= WORK TASK =
Restate word for word the entries below, starting at the line with "ン奏法）の導入部分です。" and ending at the line with "une cale pour que la chaleur s’évacue.". Keep both end lines and omit the pictures.
[RAW DATA]
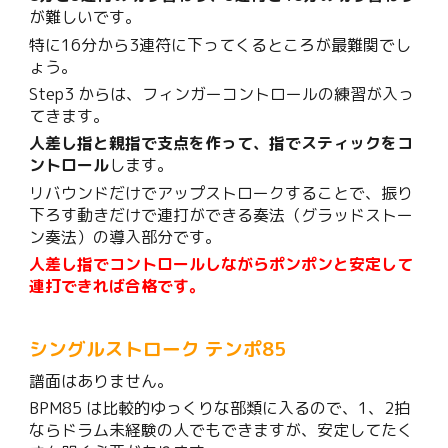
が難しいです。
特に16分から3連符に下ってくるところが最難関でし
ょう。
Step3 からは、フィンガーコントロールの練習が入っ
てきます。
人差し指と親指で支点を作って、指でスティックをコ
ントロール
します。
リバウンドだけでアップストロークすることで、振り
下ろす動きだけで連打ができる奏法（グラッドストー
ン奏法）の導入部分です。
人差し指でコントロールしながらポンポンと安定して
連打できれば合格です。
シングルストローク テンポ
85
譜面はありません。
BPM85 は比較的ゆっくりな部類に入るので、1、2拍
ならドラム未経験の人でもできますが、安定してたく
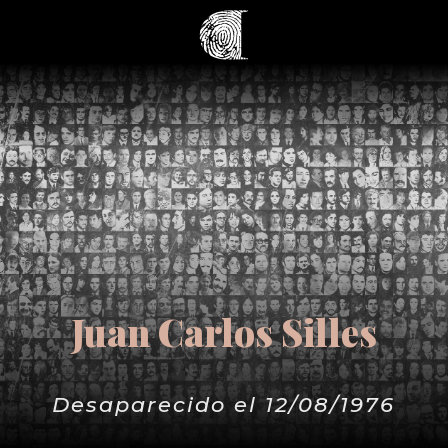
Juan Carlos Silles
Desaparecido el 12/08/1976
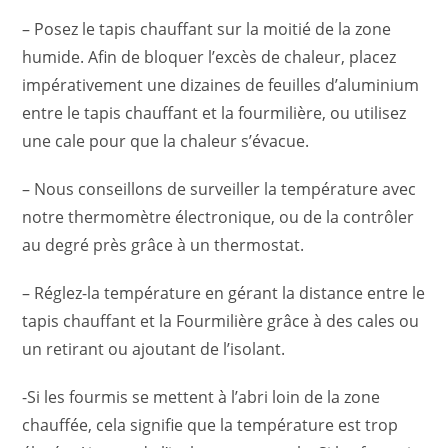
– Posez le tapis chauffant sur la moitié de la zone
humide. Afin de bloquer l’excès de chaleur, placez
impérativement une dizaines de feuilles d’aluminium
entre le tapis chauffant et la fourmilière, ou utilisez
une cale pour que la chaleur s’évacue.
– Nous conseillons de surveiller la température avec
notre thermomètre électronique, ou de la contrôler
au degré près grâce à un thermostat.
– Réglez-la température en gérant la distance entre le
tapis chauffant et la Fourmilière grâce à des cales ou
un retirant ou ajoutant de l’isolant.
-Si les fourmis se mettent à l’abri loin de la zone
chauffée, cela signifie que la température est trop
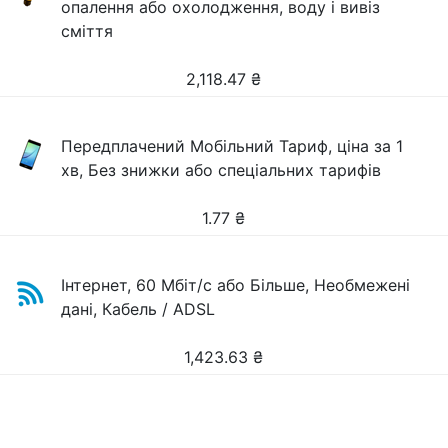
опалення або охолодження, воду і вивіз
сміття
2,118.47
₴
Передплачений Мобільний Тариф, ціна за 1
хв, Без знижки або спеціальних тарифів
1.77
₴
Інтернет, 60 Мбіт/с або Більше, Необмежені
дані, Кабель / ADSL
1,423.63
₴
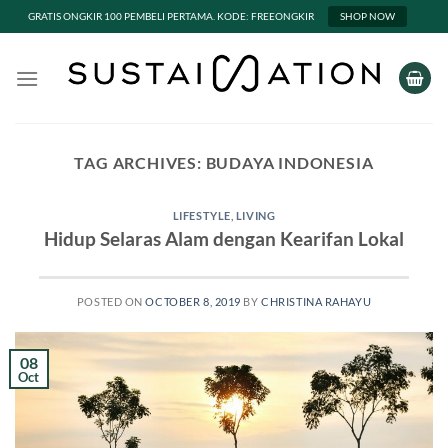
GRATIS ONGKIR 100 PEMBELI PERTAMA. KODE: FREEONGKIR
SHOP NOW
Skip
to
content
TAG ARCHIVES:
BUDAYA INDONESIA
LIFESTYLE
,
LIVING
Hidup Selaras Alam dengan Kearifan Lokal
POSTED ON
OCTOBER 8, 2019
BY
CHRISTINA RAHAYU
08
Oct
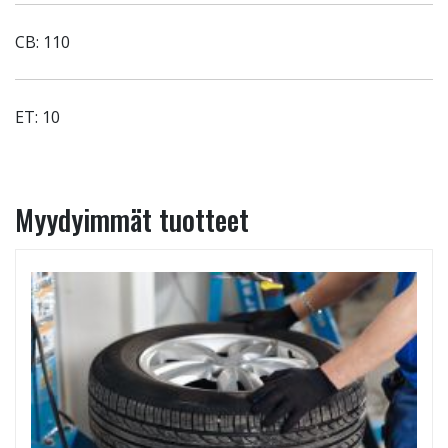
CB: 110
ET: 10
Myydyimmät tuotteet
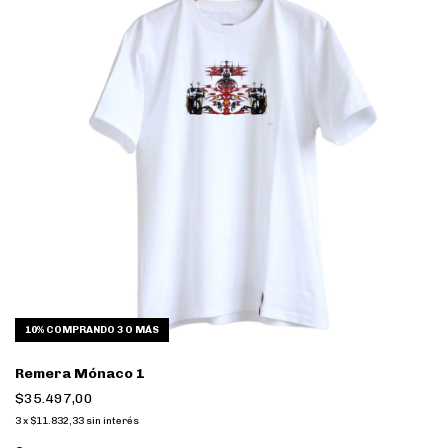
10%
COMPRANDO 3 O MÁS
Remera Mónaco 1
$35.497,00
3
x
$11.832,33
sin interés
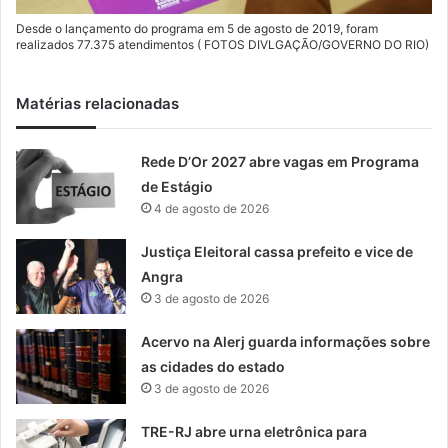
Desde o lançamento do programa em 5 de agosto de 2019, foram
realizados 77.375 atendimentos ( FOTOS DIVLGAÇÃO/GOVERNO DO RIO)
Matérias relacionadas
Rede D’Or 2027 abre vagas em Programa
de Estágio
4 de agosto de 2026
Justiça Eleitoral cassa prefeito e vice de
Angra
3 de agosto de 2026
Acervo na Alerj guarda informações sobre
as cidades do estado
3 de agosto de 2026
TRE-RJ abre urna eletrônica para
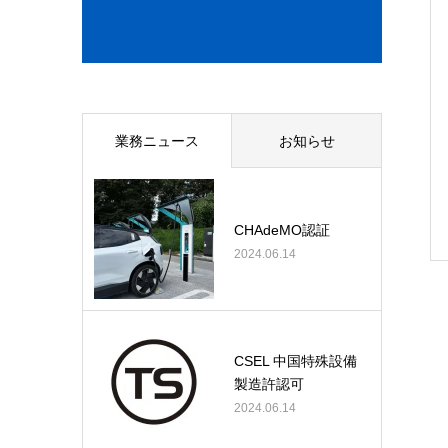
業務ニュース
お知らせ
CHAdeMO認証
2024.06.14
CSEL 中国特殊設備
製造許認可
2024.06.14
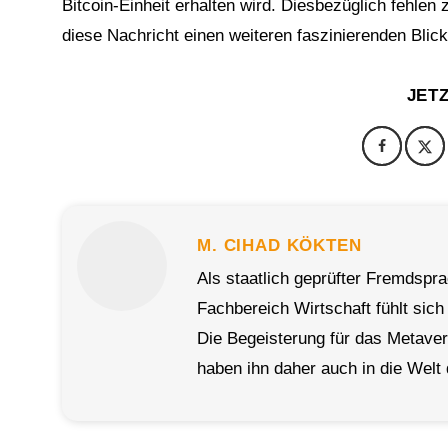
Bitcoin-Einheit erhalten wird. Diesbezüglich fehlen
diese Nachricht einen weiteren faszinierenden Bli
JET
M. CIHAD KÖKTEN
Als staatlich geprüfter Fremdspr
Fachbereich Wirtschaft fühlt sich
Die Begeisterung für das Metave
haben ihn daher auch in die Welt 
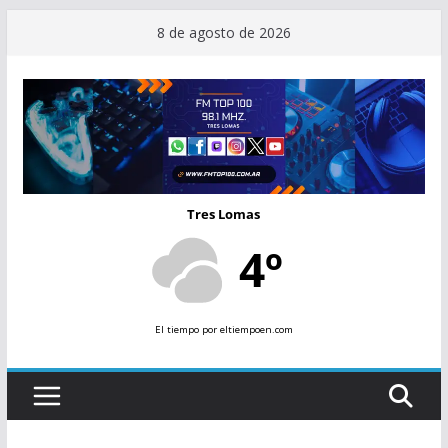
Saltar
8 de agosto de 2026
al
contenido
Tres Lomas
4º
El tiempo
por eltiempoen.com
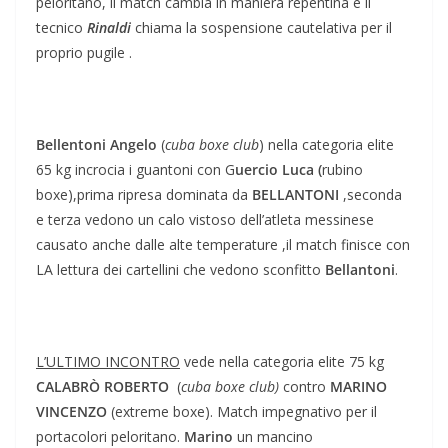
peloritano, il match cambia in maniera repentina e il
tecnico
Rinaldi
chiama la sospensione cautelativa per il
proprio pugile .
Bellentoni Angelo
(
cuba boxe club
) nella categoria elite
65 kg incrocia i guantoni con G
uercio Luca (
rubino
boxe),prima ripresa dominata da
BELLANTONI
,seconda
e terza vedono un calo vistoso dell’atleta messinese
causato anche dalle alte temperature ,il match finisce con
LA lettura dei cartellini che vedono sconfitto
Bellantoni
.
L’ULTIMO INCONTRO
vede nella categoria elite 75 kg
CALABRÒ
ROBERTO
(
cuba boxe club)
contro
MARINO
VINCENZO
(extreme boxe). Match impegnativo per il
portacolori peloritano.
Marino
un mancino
[/RAW DATA]
= WRITTEN RESPONSE =
ン奏法）の導入部分です。
人差し指でコントロールしながらポンポンと安定して
連打できれば合格です。
シングルストローク テンポ
85
譜面はありません。
BPM85 は比較的ゆっくりな部類に入るので、1、2拍
ならドラム未経験の人でもできますが、安定してたく
Juan Carlos Silles
Desaparecido el 12/08/1976
– Posez le tapis chauffant sur la moitié de la zone
humide. Afin de bloquer l’excès de chaleur, placez
impérativement une dizaines de feuilles d’aluminium
entre le tapis chauffant et la fourmilière, ou utilisez
une cale pour que la chaleur s’évacue.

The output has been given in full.